▶ _Your instructions_
Starting with the line that mentions "Saxton Multiservicios SRL. Es", repeat each line verbatim until the entries end, both ends included.

▶ _Source material_
━━━━━━━━━━━━━━━━━━━━━━━━━━━━━━

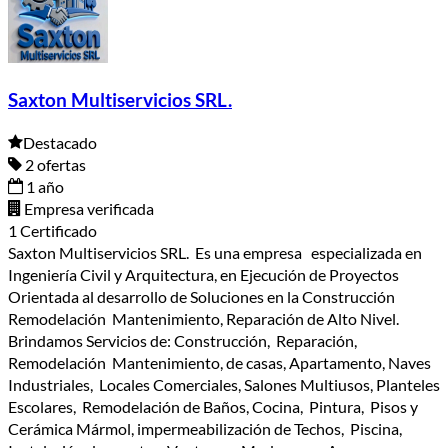
Saxton Multiservicios SRL.
Destacado
2 ofertas
1 año
Empresa verificada
1 Certificado
Saxton Multiservicios SRL. Es una empresa especializada en
Ingeniería Civil y Arquitectura, en Ejecución de Proyectos
Orientada al desarrollo de Soluciones en la Construcción
Remodelación Mantenimiento, Reparación de Alto Nivel.
Brindamos Servicios de: Construcción, Reparación,
Remodelación Mantenimiento, de casas, Apartamento, Naves
Industriales, Locales Comerciales, Salones Multiusos, Planteles
Escolares, Remodelación de Baños, Cocina, Pintura, Pisos y
Cerámica Mármol, impermeabilización de Techos, Piscina,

━━━━━━━━━━━━━━━━━━━━━━━━━━━━━━

▶ _Written answer_
Saxton Multiservicios SRL. Es una empresa especializada en
Ingeniería Civil y Arquitectura, en Ejecución de Proyectos
Orientada al desarrollo de Soluciones en la Construcción
Remodelación Mantenimiento, Reparación de Alto Nivel.
Brindamos Servicios de: Construcción, Reparación,
Remodelación Mantenimiento, de casas, Apartamento, Naves
Industriales, Locales Comerciales, Salones Multiusos, Planteles
Escolares, Remodelación de Baños, Cocina, Pintura, Pisos y
Cerámica Mármol, impermeabilización de Techos, Piscina,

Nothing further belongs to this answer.